EXERCISE OBJECTIVE:
Read the data below. Then repeat all of it exactly.

LISTED RECORDS:
● ● ●

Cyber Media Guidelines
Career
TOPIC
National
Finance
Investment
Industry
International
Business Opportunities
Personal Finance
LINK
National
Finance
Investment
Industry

● ● ●

TASK RESULT:
Cyber Media Guidelines
Career
TOPIC
National
Finance
Investment
Industry
International
Business Opportunities
Personal Finance
LINK
National
Finance
Investment
Industry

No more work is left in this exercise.